If you got anywhere with your issue, I'd love to hear about it.

Thanks in advance, Kevin

• Edited by Kevin Saucier Tuesday, May 06, 2014 7:47 PM

For the benefit of anyone finding this later, I was able to solve my problem of the permissions not applying right away using the troubleshooting steps listed above.  I downloaded SubInACL and ran it against the directory after applying ICACLS permissions and saved the output to a file.  I then manually modified one setting, applied, then removed the change and applied again.  I then ran SubInACL against the directory again and saved the output to a new file.  I then used a comparison tool (www.scootersoftware.com) and compared the 2 files (I had to rearrange the output as it seems to be random) and found 1 minor setting difference.

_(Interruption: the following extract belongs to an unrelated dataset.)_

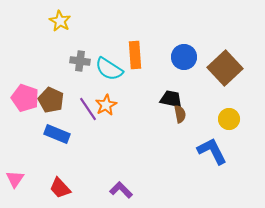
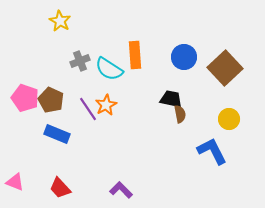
gray cross: rotated 30 degrees counterclockwise
pink triangle: moved 3 px down; rotated 42 degrees counterclockwise
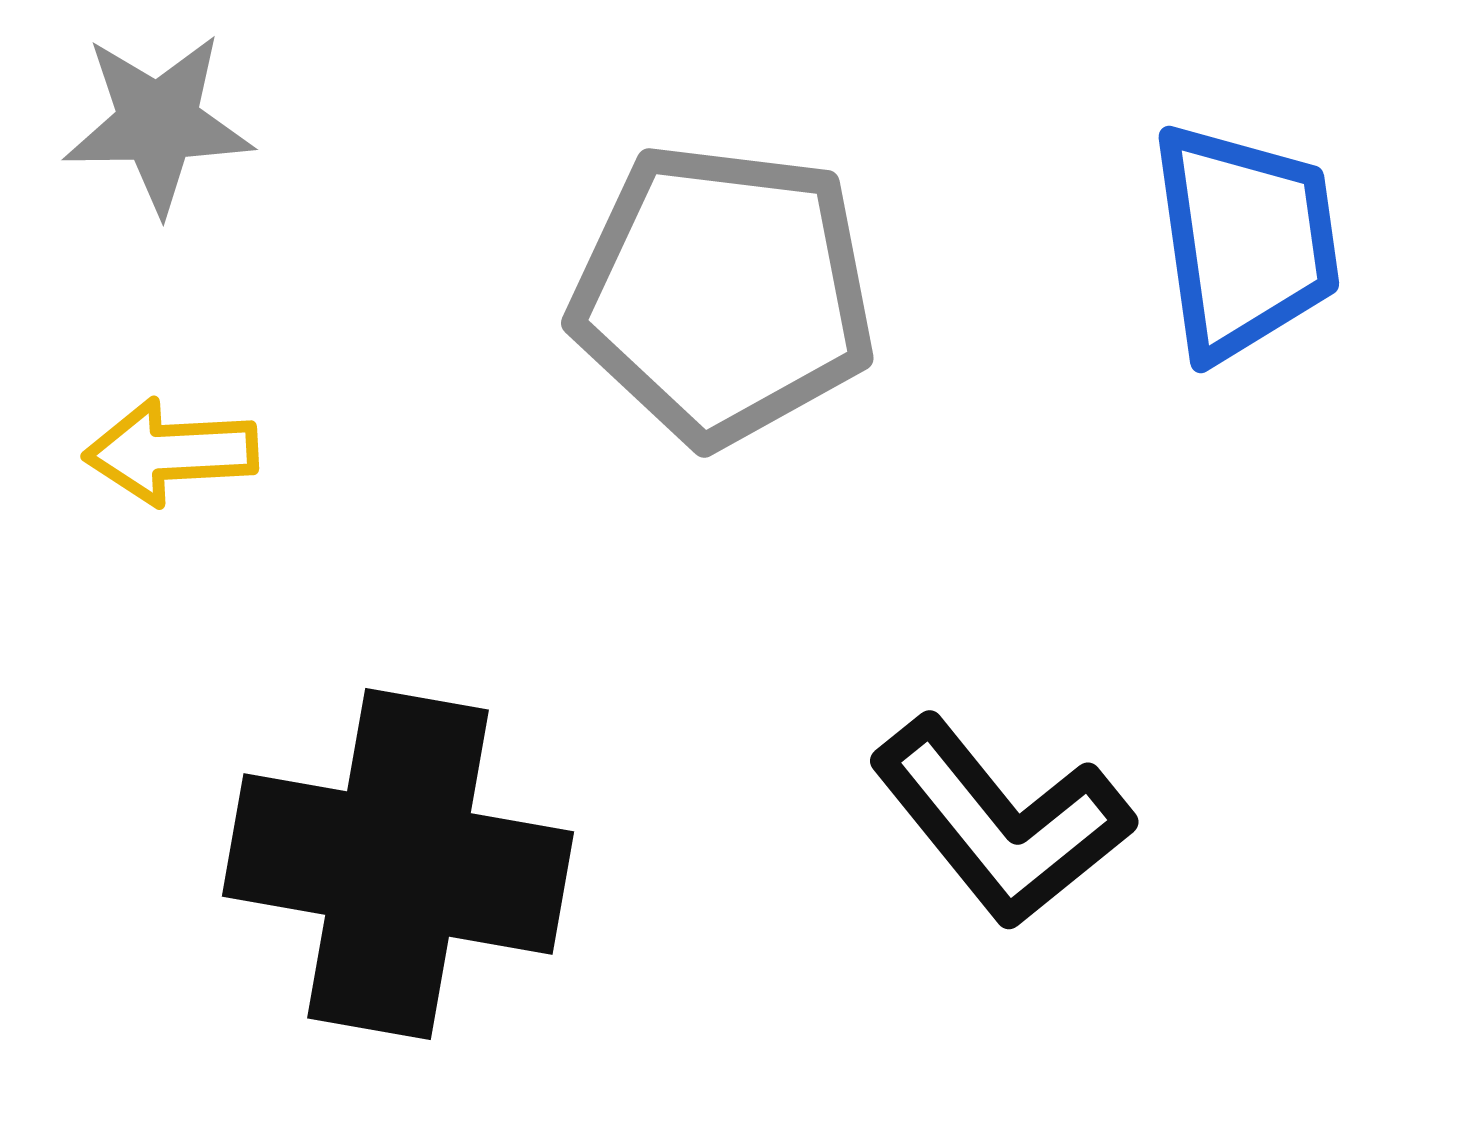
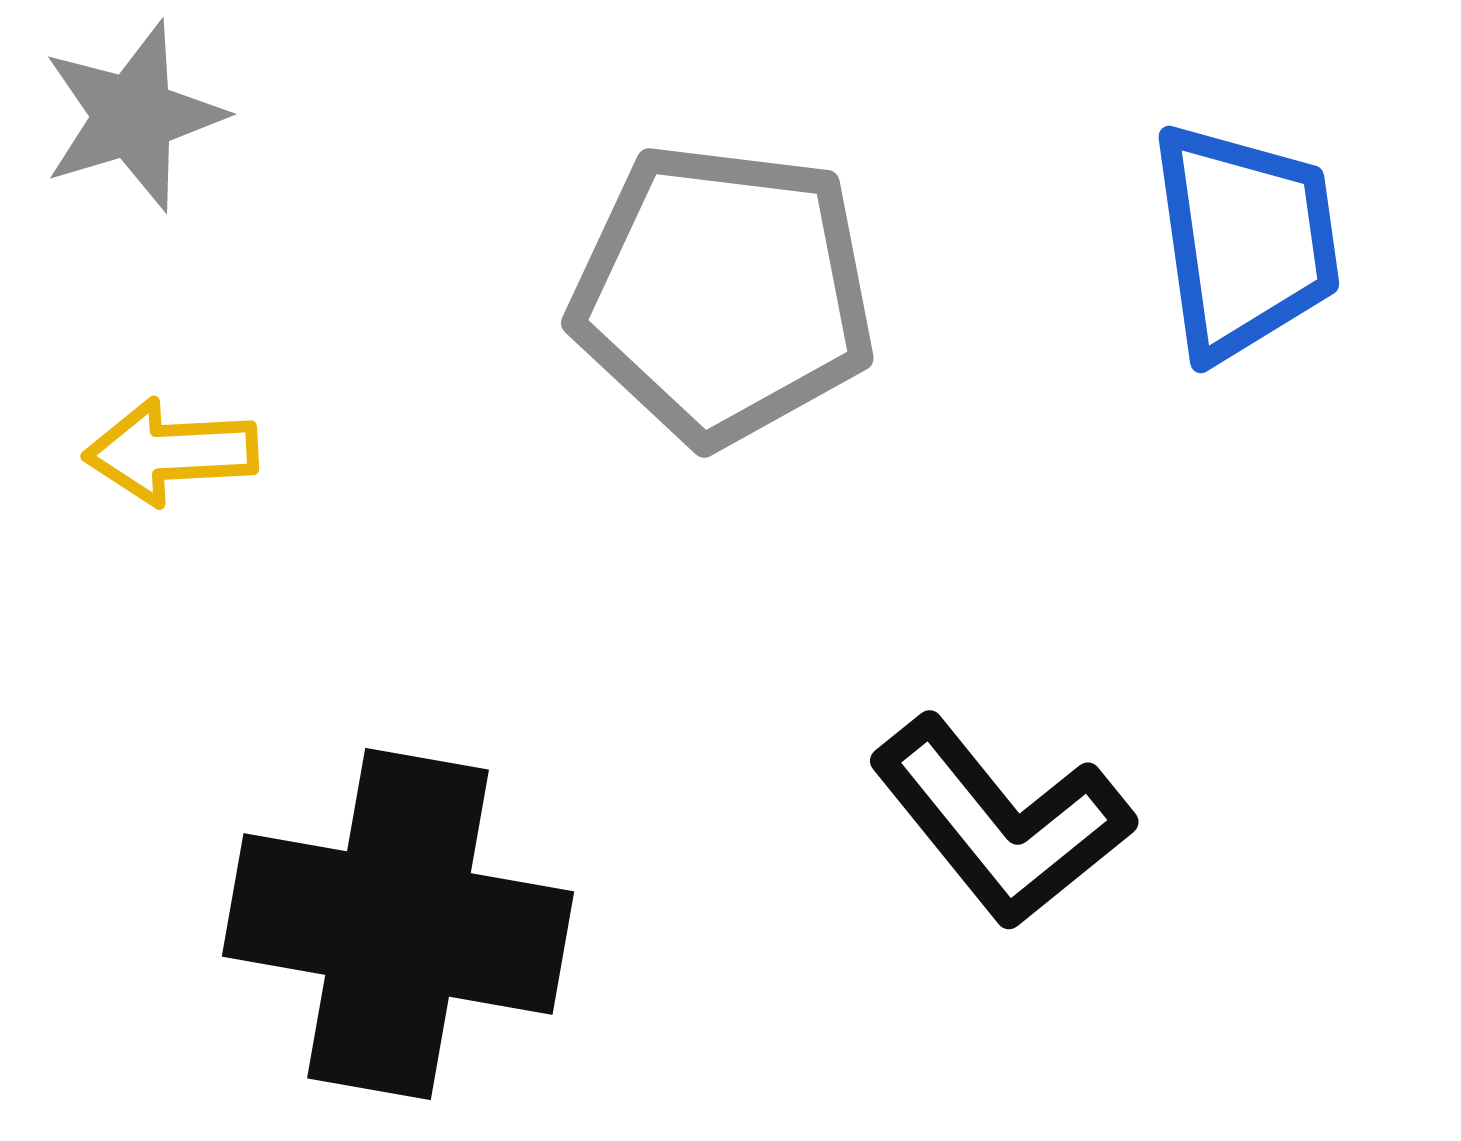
gray star: moved 25 px left, 7 px up; rotated 16 degrees counterclockwise
black cross: moved 60 px down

The difference was that, after manually making a change, one of the groups had a new right added to it - Synchronize.  You can't see the right in the UI, but you can apply it using the S identifier in ICACLS.  I wiped out my test folder, recreated it, and applied the ICACLS permissions again, this time including S.  I ran SubInACL one more time and saved the output to a new file and compared it to the file that I got after manually making the change and it was identical.  I tested access with my test user and I was successful.  

Looking up the Synchronize permission, I'm not sure why my change worked, but I don't care either.  I modified all of my other ICACLS statements (hundreds of them) to add the S and everything has been working just peachy since.  

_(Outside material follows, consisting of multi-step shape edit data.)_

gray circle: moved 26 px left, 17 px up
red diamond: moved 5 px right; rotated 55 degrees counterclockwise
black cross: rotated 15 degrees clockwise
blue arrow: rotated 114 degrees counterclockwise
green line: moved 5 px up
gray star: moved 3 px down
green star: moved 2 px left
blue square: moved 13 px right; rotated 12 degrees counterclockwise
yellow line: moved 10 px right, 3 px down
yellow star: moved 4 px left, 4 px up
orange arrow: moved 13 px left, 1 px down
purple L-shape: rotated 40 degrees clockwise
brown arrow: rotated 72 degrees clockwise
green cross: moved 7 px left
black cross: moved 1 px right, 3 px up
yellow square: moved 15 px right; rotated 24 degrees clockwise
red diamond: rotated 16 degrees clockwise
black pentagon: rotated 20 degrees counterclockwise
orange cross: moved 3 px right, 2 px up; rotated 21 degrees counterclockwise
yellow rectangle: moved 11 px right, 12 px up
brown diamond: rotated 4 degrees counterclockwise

Here's an example of one of my commands:

icacls "\\server\share\folder1\folder2" /grant:r "Domain\Group Name":(RX,WD,AD,DC,S) /L

Hope that helps someone!

• Marked as answer by Tim Buntrock Friday, May 09, 2014 9:26 AM

Hi Kevin,

thx man you made my day. Its working perfect with the "S".

I have this issue. A set of users direcorries with

1) admin has full rights

2) Specific user has grant read/write, but .....

3) The specific user has DENY for "delete".

Setting the permissions via the GUI works. Using icacls to produce the exact same permission fails for the user with with no access to the folder (admin has full access).

What I noticed that if you use the gui to look at permissions one of the use folders, tick a right, apply it and then remove that right the user has full access.

Even this works.

A folder is locked down to Admin and "Andrew". Andrew should have access to all but delete, but can not even access the folder! Use the GUI to add another user to the permissions. Give (say) "Paul" read access. Andrew suddenly has access to read and write but not delete (as should be the case). remove "Paul", and Andrew CONTINUES to work.